- Kategori
- Şiir
Epçi

Cehenneme giden yolların iyi niyet taşları;
Alanla satanın birbirinden memnun oynak mı oynak başları;
Boşver gitsin sen çorbana bak abeycum,
Sen değil belki ama torunun sayar gözündeki yaşları
Rüzgar eserken yelken dolmalı, patlamalı satışlar;
Mutluluktan uçmalı, sırıtmalı bakışlar,
Hazıra dağ mı dayanır demişler ya, aldırma hiç;
Para bizde aşk bizde, başlasın gazinolara gün aşırı kaçışlar.
Hızlı tren geldi, uçtuk havalara.
Göl kurur gibi yaptı, bağladık karalara.
Üzüleceğimiz yerde sevinçten parende attık.
Beton yamalar yuvalanınca taşlara dağlara.
Milyonluk konaklar şatafatla döşeli,
Sattın yerleri keyfin gıcır, zevkin dokuz köşeli,
Bir garip haller oldu bu millete;
Arabı acemi Sapanca'ya düştü düşeli.
Sorduğun vakit, rahatsız kahir ekseriyet
O zaman nedir arkadaş, paranın gücü karşısındaki bu teslimiyet?

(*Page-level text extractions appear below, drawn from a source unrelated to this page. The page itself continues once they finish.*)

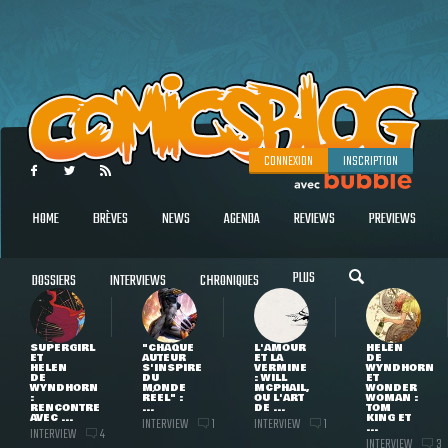
CONNEXION
INSCRIPTION
HOME
BRÈVES
NEWS
AGENDA
REVIEWS
PREVIEWS
PLUS
DOSSIERS
INTERVIEWS
CHRONIQUES
SUPERGIRL
"CHAQUE
L'AMOUR
HELEN
ET
AUTEUR
ET LA
DE
HELEN
S'INSPIRE
VERMINE
WYNDHORN
DE
DU
: WILL
ET
WYNDHORN
MONDE
MCPHAIL,
WONDER
:
RÉEL" :
OU L'ART
WOMAN :
RENCONTRE
...
DE ...
TOM
AVEC ...
KING ET
INTERVIEW
INTERVIEW
1
1
...
INTERVIEW
4
INTERVIEW
3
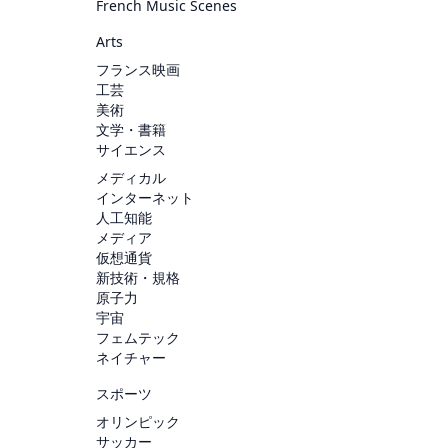
French Music Scenes
Arts
フランス映画
工芸
美術
文学・書籍
サイエンス
メディカル
インターネット
人工知能
メディア
仮想通貨
新技術・規格
原子力
宇宙
フェムテック
ネイチャー
スポーツ
オリンピック
サッカー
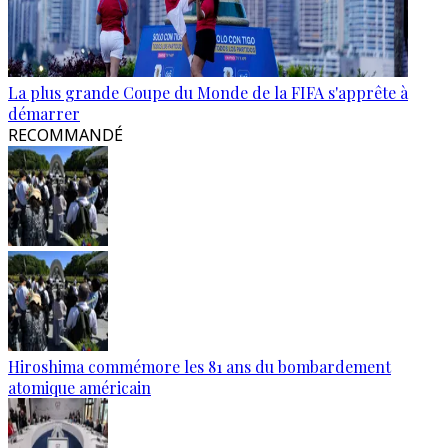
La plus grande Coupe du Monde de la FIFA s'apprête à
démarrer
RECOMMANDÉ
Hiroshima commémore les 81 ans du bombardement
atomique américain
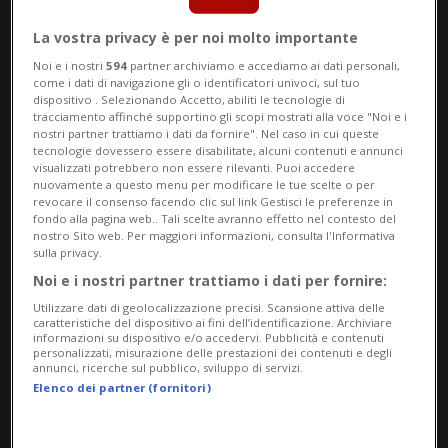
Gli studi condotti negli ultimi anni hanno
La vostra privacy è per noi molto importante
infatti evidenziato i limiti dell’attuale
Noi e i nostri
594
partner archiviamo e accediamo ai dati personali,
assetto pianificatorio rispetto alle
come i dati di navigazione gli o identificatori univoci, sul tuo
dispositivo . Selezionando Accetto, abiliti le tecnologie di
«esigenze di riqualificazione urbana e di
tracciamento affinché supportino gli scopi mostrati alla voce "Noi e i
nostri partner trattiamo i dati da fornire". Nel caso in cui queste
tecnologie dovessero essere disabilitate, alcuni contenuti e annunci
creazione di una centralità» oggi percepita
visualizzati potrebbero non essere rilevanti. Puoi accedere
nuovamente a questo menu per modificare le tue scelte o per
come carente.
revocare il consenso facendo clic sul link Gestisci le preferenze in
fondo alla pagina web.. Tali scelte avranno effetto nel contesto del
nostro Sito web. Per maggiori informazioni, consulta l'Informativa
sulla privacy.
La variante si inserisce nel quadro del
Noi e i nostri partner trattiamo i dati per fornire:
Piano direttore comunale (PDCom) e
Utilizzare dati di geolocalizzazione precisi. Scansione attiva delle
caratteristiche del dispositivo ai fini dell’identificazione. Archiviare
recepisce anche i contenuti dell’Inventario
informazioni su dispositivo e/o accedervi. Pubblicità e contenuti
personalizzati, misurazione delle prestazioni dei contenuti e degli
federale degli insediamenti svizzeri da
annunci, ricerche sul pubblico, sviluppo di servizi.
Elenco dei partner (fornitori)
proteggere (ISOS). Tra le principali novità
vi è il superamento del concetto di fronte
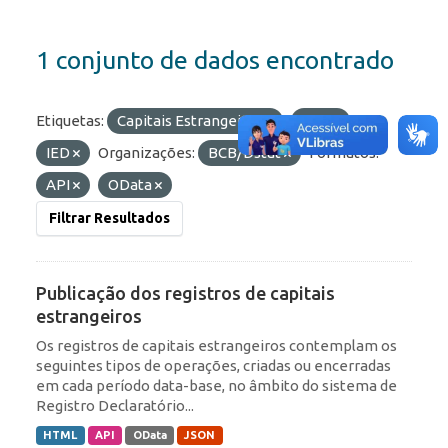
1 conjunto de dados encontrado
Etiquetas:
Capitais Estrangeiros
ROF
IED
Organizações:
BCB/Dstat
Formatos:
API
OData
Filtrar Resultados
Publicação dos registros de capitais
estrangeiros
Os registros de capitais estrangeiros contemplam os
seguintes tipos de operações, criadas ou encerradas
em cada período data-base, no âmbito do sistema de
Registro Declaratório...
HTML
API
OData
JSON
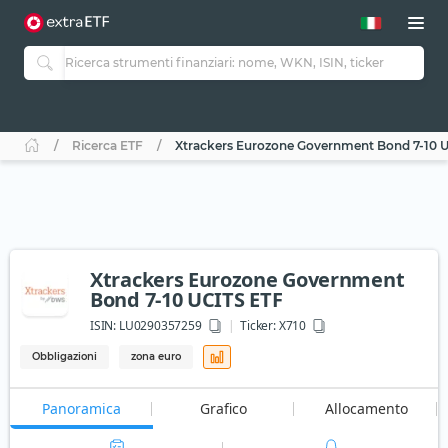
Ricerca ETF
Xtrackers Eurozone Government Bond 7-10 
Xtrackers Eurozone Government
Bond 7-10 UCITS ETF
ISIN:
LU0290357259
Ticker:
X710
Obbligazioni
zona euro
Panoramica
Grafico
Allocamento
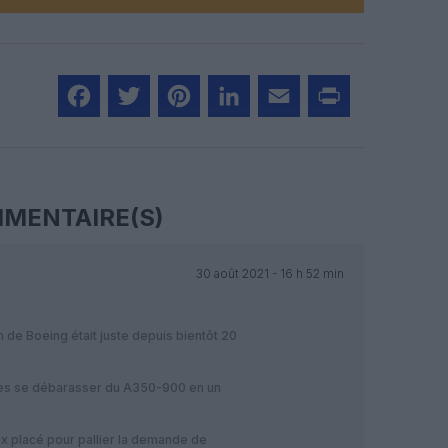
Facebook
Twitter
Pinterest
LinkedIn
Email
Print
MENTAIRE(S)
30 août 2021 - 16 h 52 min
 de Boeing était juste depuis bientôt 20
es se débarasser du A350-900 en un
ux placé pour pallier la demande de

Bugün olmaz dahi belki yarın kesin, ben sana söyliyim;
Bitmez tükenmez mi sanarsın, bu ısmarlama memnuniyet
Yaşamak deden şey, Sapanca'da oynanan bir güzel oyun.
Ben bir söyleyeyim, siz üstüne beş koyun.
Bu alametin gideceği yeri merak mı ettin cancazım?
Mahçup bir surat, eğik bükük bir boyun.
Sattığı yerde üç vardiya bekleyen bekçiler,
Erkin Abinin aşkını süpürmüş gitmiş çöpçüler.
Buralar bizimdi ve dedem dikmişti ağaçları, ben toplarım o yüzden;
Attırmayın sinirimin tasını, sizi gidi epçiler.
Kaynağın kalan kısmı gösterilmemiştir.